I love the idea of extending markdown to include more visual elements, but if you're not careful you just reinvent HTML.

Here's my personal take on extending table syntax for charts. Easy to write, and if a renderer/parser understands the syntax you get a beautiful chart, and if it doesn't you get a table with slightly weird headings:

  | Month::x | Revenue::y1 | Cost::y2 |
  | -------- | ----------: | -------: |
  | Jan      | $82,000     | $51,000 |
  | Feb      | $91,000     | $56,000 |
  | Mar      | $95,000     | $58,000 |
nzoschkeApr 18
Looks cool.

I continue to love Markdown and always push it a bit further than Commonmark, with frontmatter, schemas, code fence metadata too.

I've been enjoying https://djot.net/ as a superset of Markdown that is feels very well designed and extensible too.

You may look into its syntax and tooling for prior art or some extra lift.

I'm trying to get a djot extension in Zed for syntax highlighting if anyone minds adding a to help signal some community interest.

https://github.com/zed-industries/extensions/pull/5206

ricardobeatApr 19
I'm starting to wonder if someone is selling 'open source CV booster' packages to executives looking to jump ship.

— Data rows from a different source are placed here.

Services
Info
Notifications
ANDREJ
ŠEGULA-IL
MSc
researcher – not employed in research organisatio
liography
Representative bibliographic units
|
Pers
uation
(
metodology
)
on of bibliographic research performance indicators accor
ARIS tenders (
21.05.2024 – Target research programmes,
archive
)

This is obviously vibe-coded with Claude, has a broken link to `/superpowers` which indicates no human has read the README before publishing.

The profile seems to be a real person, CEO/CTO level of a small/medium company, but with zero history of OSS contributions, publishing anything or social media presence. It's the third project of this kind to show up in HN this week.

amcaskillApr 18
I work on a dashboarding / BI solution that is also built around markdown and clickhouse. www.evidence.dev

We moved to stripe's Markdoc variant for the component syntax last year and have been really happy with it. Models are good at writing it, people are good at reviewing it.

Here's an area chart that would issue a SQL query for weekly revenue totals:

``` {% area_chart data="my_table" x="date" y="sum(revenue)" date_grain="week" /%} ```

FailMoreApr 18
This is cool. Can you tell me more about the :: blocks thing. I didn’t know that was a Markdown element.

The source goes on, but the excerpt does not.